Ominously, the health officers had to accept that the decision to accept the ATAGI advice would have “implications for the vaccine rollout program.” One of them was already in evidence by the end of last week. Victoria’s Department of Health was taking few chances. “Until updated consent forms and consumer information are available from the Commonwealth Department of Health, and immunisation teams have been familiarised with these materials, it is advised that the AstraZeneca COVID-19 is not administered to eligible persons aged under 50 years.”
Those who had made vaccination appointments for April 9 at the Royal Exhibition building in Melbourne were denied the jab. “They just turned me away,” St. John Ambulance employee Athena Stathoulas explained to the ABC. “I had no idea it was for 50s and over. I had no notification.”
The Morrison government has been scrambling. The Prime Minister announced on Friday that Australia had secured a further 20 million Pfizer vaccine doses, in addition to current orders for 20 million. He tried to distract critics by noting that 170 million doses of vaccines in total, spanning deals with Pfizer, AstraZeneca, Novavax and COVAX, had been secured. (Delivery has been quite another matter.)
None of this could conceal the fact that vaccination timetables had been shredded. An October deadline had been proposed for all Australians wishing to be vaccinated to receive at least one dose. Prior to that, the government had dreamily suggested a target of 4 million vaccinated Australian adults, with all remaining adults being finished by October. On April 8, Morrison emphasised “uncertainties” and “many, many variables” that doomed any coherent planning. “This is not a certain world and we’re not on our own. The whole world is dealing with the same uncertainty.”
Government incompetence has also taken on a patriotic dimension. Stupidity can be forgivable, if it is shown to be defending the national interest. Agriculture Minister David Littleproud is a startling example of this, refusing to consider how ordering other vaccines might ameliorate the problem. Having not consulted the entire Australian population on the matter, he could confidently tell Channel Nine that he did not “think any Australian would want the Chinese vaccine or the Sputnik vaccine.” He spoke of an approach “calm and methodical about making sure that we give the best vaccine with confidence, and however long it takes”.
The National COVID-19 Commission, through member Jane Halton, is also of the same view. “The trick now is for people to calm down a little bit and get back to basics.” Prizer would be the stand-in hero here.
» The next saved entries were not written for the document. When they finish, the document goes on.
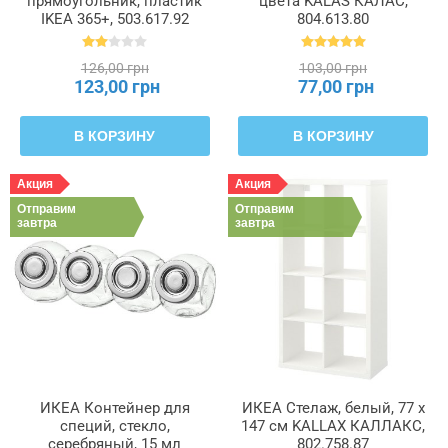
прямоугольник, пластик
цвета KALAS КАЛАС,
IKEA 365+, 503.617.92
804.613.80
126,00 грн
103,00 грн
123,00 грн
77,00 грн
В КОРЗИНУ
В КОРЗИНУ
Акция
Акция
Отправим
Отправим
завтра
завтра
ИКЕА Контейнер для
ИКЕА Стелаж, белый, 77 x
специй, стекло,
147 см KALLAX КАЛЛАКС,
серебряный, 15 мл
802.758.87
Think, warbles Halton, that “there will be 40 million doses in total” of it.
The current state of calm, understanding of basics, and methodical application means that a further two years will be required for Australians to be fully vaccinated. Daily tallies such as 27,209 are a far cry from the suggested number put forth by epidemiologist Mary-Louise McClaws, who opines that a total between 100,000 and 120,000 would be eminently more suitable.
AstraZeneca’s future is not promising in other respects. The European Medicine Agency is currently reviewing reports on a possible cause of capillary leak syndrome. Other drug titans are also not being spared scrutiny, with Johnson & Johnson’s own Janssen vaccine potentially being tarnished by the same blood clot problem. “At present, no clear casual relationship has been established between these rare events and the Janssen COVID-19 vaccine,” stated the company in an email.
The damage, certainly in terms of public relations and the vaccination program, deepens. But in Australia, the issue cuts deeper. Bureaucratic incompetence has become the Siamese twin of unoriginal selections and poor supply lines. With the State governments having performed the lion’s share of the work protecting populations from COVID-19, the Federal government has shown various, fabulous ways of soiling the stable. A near future of closed borders, snap lockdowns and an increasingly enfeebled economy, seems likely.